Science

Carrol Cox cbcox at ilstu.edu
Fri Dec 8 10:21:58 PST 2000


Charles Brown wrote:


> >>> Jim at heartfield.demon.co.uk 12/07/00 05:55PM >>>
>
> No you are absolutely wrong. Scientific facts are decided by material.
> Scientific consensus merely recognises that.
>
> The earth was not flat when scientists thought it was, it was round. The
> consensus caught up with the truth of the matter, it did not create it.

So it was Jim that made this remark. I wish people when quoting would identify who they are quoting. Surely no one on this list reads every post, and who says something is often part of its meaning.
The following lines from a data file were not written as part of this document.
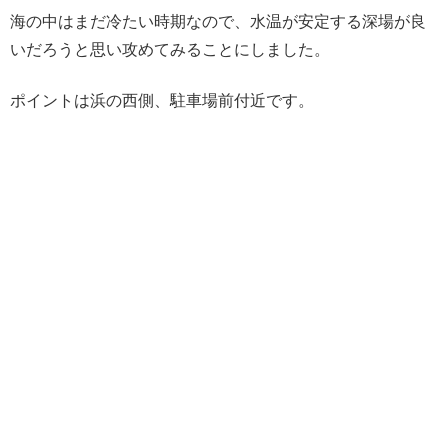
海の中はまだ冷たい時期なので、水温が安定する深場が良
いだろうと思い攻めてみることにしました。
ポイントは浜の西側、駐車場前付近です。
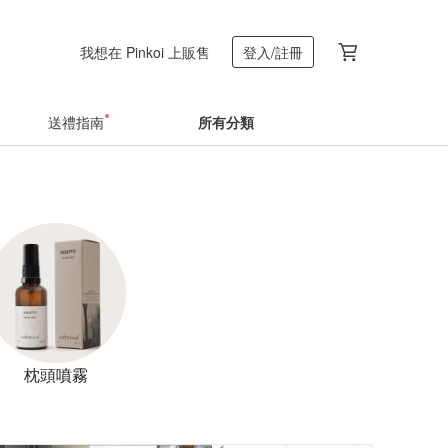
我想在 Pinkoi 上販售
登入/註冊
送禮指南
所有分類
枕頭噴霧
I presume Jim is not as ignorant of history as this post suggests. But to repeat. Knowledge that the earth is round is probably older than anything we might call science. Only skeptics without any scientific training would ever have doubted that the earth was round.

Colombus, as I mentioned before, was wrong and the consensus of scientists in his time was correct about the earth's size. He was saved from death from thirst only because of the surprise of the western hemisphere. Usually skeptics from outside the consensus are wrong, and when they turn out to be "right" it is always on some such freakish accident as saved Colombus's skin. Real challenges to the consensus come from inside that consensus.

[Parallel: All corrections of errors by Marx or other marixts have come from Marxists, more or less inside the marxist consensus. Non-marxists when they discover a marxist error tend to replace that error with an even more egregious non-marxist error.]